*** Opening of Materials provided ***

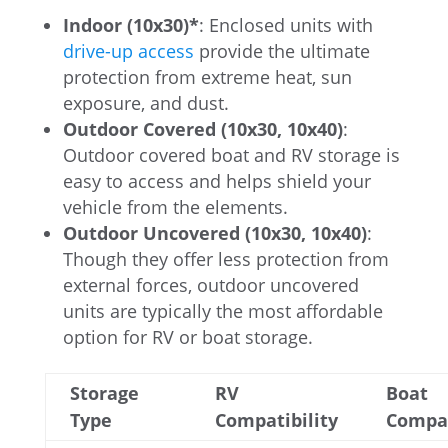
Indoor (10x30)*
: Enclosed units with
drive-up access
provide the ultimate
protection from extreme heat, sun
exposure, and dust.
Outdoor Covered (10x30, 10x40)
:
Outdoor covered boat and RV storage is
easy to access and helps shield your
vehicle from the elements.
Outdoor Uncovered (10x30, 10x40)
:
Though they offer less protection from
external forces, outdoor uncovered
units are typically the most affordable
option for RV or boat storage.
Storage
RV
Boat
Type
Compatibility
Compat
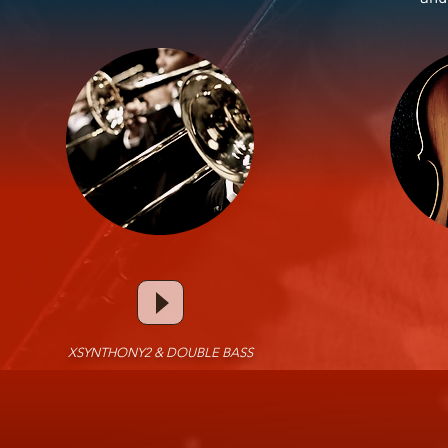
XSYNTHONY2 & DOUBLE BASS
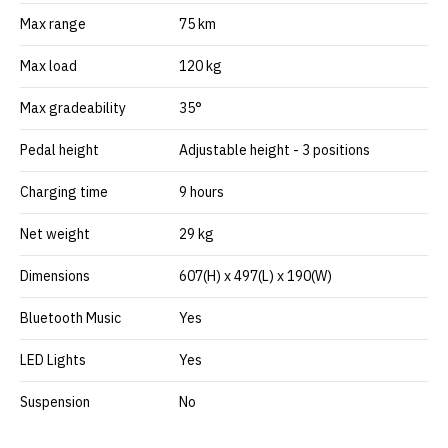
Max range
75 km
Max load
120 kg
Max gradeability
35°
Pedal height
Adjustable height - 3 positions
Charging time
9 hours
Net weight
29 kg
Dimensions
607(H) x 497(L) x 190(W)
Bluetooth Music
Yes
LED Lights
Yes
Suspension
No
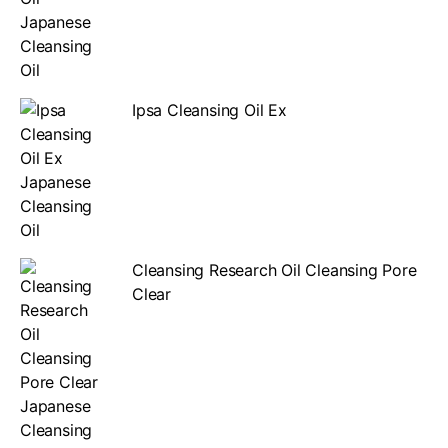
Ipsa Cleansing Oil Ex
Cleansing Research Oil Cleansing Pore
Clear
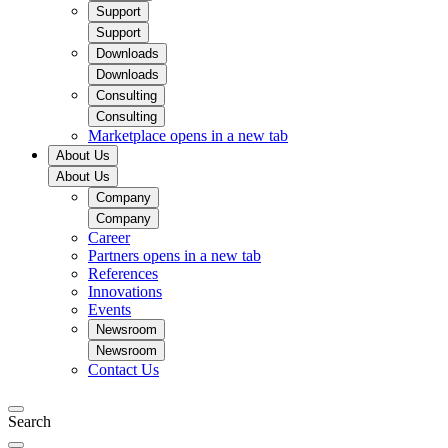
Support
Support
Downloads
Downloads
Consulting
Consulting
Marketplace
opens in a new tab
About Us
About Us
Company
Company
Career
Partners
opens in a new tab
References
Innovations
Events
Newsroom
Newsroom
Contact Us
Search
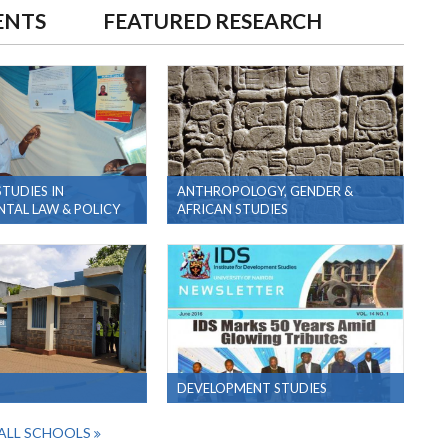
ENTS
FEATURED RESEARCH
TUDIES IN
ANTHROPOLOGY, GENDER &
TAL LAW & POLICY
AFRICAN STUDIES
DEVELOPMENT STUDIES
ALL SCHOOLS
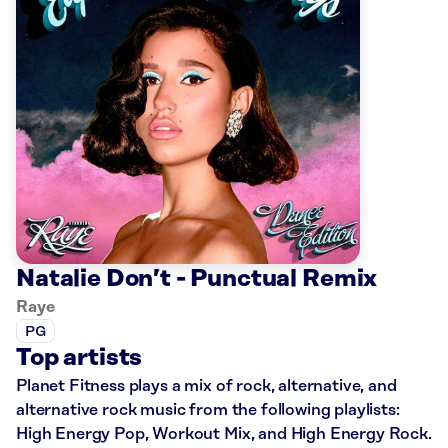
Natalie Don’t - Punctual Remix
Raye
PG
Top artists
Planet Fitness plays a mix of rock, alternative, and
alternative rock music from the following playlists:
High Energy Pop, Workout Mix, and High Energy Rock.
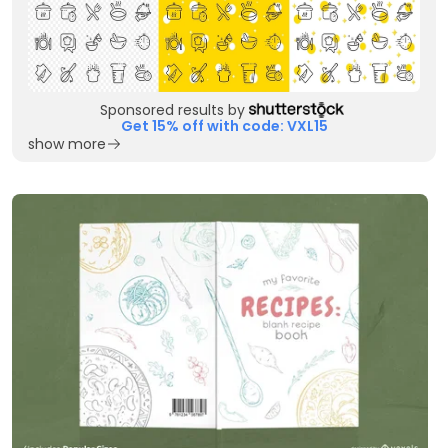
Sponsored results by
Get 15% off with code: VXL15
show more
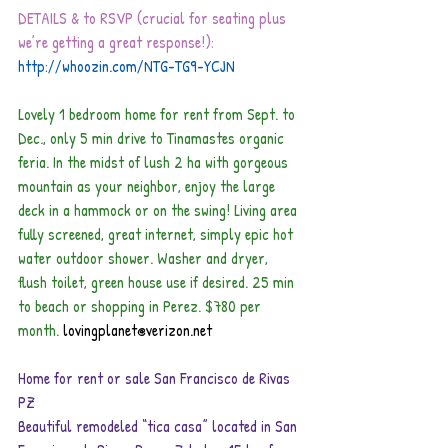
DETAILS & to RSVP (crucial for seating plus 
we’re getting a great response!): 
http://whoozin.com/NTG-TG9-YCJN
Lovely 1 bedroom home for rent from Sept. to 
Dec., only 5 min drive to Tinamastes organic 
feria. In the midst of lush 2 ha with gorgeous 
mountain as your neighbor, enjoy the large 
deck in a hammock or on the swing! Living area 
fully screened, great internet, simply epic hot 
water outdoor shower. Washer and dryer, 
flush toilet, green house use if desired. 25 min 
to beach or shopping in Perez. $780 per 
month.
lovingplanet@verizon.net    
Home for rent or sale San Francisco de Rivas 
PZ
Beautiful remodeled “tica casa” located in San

*** Close of Materials provided ***
*** Opening of Materials provided ***

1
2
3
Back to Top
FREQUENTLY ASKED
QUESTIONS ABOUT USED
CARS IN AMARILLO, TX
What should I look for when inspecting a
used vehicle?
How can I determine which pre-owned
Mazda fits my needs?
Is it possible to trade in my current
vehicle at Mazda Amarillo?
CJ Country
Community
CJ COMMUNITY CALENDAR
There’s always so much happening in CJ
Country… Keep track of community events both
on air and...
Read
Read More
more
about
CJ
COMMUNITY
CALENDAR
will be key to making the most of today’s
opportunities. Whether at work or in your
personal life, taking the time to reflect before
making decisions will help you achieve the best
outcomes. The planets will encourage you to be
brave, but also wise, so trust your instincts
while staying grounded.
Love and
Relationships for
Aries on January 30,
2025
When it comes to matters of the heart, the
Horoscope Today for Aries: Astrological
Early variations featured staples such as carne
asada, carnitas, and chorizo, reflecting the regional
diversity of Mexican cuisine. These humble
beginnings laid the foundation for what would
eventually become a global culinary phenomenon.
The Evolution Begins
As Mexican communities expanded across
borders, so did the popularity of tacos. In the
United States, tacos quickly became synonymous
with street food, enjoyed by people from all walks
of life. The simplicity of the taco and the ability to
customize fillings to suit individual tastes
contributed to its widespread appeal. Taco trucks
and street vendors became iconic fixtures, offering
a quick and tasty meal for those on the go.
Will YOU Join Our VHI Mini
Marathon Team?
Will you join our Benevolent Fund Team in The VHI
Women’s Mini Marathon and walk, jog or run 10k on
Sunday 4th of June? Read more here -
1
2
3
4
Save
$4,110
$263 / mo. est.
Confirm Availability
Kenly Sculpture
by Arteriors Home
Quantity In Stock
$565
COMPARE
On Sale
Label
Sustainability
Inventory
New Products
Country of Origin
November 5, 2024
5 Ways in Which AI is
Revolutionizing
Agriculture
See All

*** Close of Materials provided ***

→ **Task requirements**: Your reply should consist solely of the lines above from the line containing "Get 15% off with code: VXL15" up to and including the line containing "feria. In the", reproduced exactly, minus the pictures.

→ **Output for this task**:
Get 15% off with code: VXL15
show more
DETAILS & to RSVP (crucial for seating plus 
we’re getting a great response!): 
http://whoozin.com/NTG-TG9-YCJN
Lovely 1 bedroom home for rent from Sept. to 
Dec., only 5 min drive to Tinamastes organic 
feria. In the midst of lush 2 ha with gorgeous 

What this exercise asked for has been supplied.